Distributed Job Performance

When Geneva runs in distributed mode, jobs are deployed against a kubernetes kuberay instance that dynamically provisions a Ray cluster. Jobs execution time depends on suffcient cpu/gpu resources for computation and sufficient write bandwidth to store the output values. Tuning the performance of a job boils down to configuring the table or cluster resources.

Scaling computation resoures

Geneva jobs can split and schedule computational work into smalller batches that are assigned to tasks which are distributed across the cluster. As each task completes, each writes its output into a checkpoint file. If a job is interurupted or run again, Geneva will look to see if a checkpoint for the computation is already present and if not will kick off computations.

Usually computation capacity is the bottleneck for job execution. To complete all of a job’s tasks more quickly, you just need to increase the amount of CPU/GPU resources available.

GKE node pools

GKE + kuberay can autoscale the amount of VM nodes on demand. Limitations on the amount of resources provisioned is configured via nodepools . Node pools can be managed to scale vertically (type of machine) or horizontally (# of nodes)

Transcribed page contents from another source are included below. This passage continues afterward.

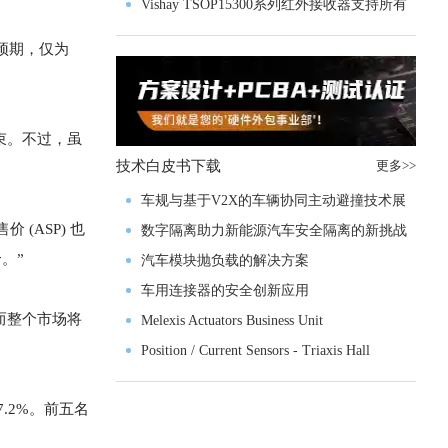
Vishay TSOP15300系列红外接收器支持所有
主流遥控代码
于预期，仅为
结束。不过，虽
技术白皮书下载
更多>>
车规与基于V2X的车辆协同主动避撞技术展
 (ASP) 也
望
数字隔离助力新能源汽车安全隔离的新挑战
。”
汽车模块抛负载的解决方案
车用连接器的安全创新应用
，而整个市场将
Melexis Actuators Business Unit
Position / Current Sensors - Triaxis Hall
7.2%。前五名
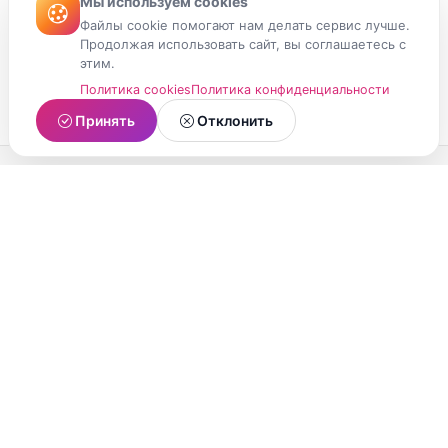
Мы используем cookies
Файлы cookie помогают нам делать сервис лучше.
Продолжая использовать сайт, вы соглашаетесь с
этим.
Политика cookies
Политика конфиденциальности
Принять
Отклонить
МойМомент
Социальная сеть из Республики Карелия.
Делитесь яркими моментами вашей жизни с
друзьями и близкими.
О проекте
Условия использования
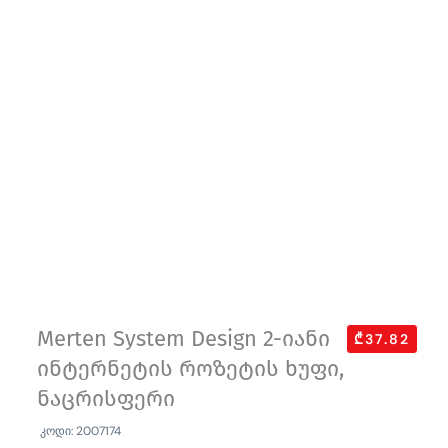
Merten System Design 2-იანი
₾37.82
ინტერნეტის როზეტის ხუფი,
ნაცრისფერი
კოდი: 2007174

Properly applying kubernetes labels to the nodepool machines allow you to control resources for different jobs in your cluster.

Options on Table.backfill(..)

The Table.backfill(..) method has several optional arguments to tune performance. To saturate the CPUs in the cluster, the main arguments to change are concurrency which controls the number of task processes and intra_applier_concurrency which controls the number of task threads per task process.

commit_granularity controls how frequently fragments are committed so that partical results can be come visible to table readers.

Setting batch_size smaller introduces finer-grained checkpoints and can help provide more frequent proof of life as a job is being executed. This is useful if the computation on your data is expensive.

Reference:

Balancing write bandwidth

While computation can be broken down to small tasks, new Lance column data for each fragment must be written out in a serialized fashion. Each fragment has a writer that waits for checkpointed results to arrive, sequences them, and then serially write out the new datafile.

Writers can be a bottleneck if a lance dataset has a small number of fragments, espcially if the amount of data being written out is comparatively large. Maximizing parallel write throughput can be achieved by having more fragments than nodes in the cluster.

Symptom: Computation tasks complete but writers seem to hang

Certain jobs that take a small data set and expand it may appear as if the writer has frozen.

An example is table that contains a list of URLs pointing to large media files. This list is relatively small (< 100MB) and can fit into a single fragment. A UDF that downloads will fetch all the data and then attempt to write all of it out through the single writer. This single writer then can be responsible for serially writing out 500+GB of data to a single file!

To mitigate this, you can load your initial table so that there will be multipe fragments. Each fragment with new outputs can be written in parallel with higher write throughput.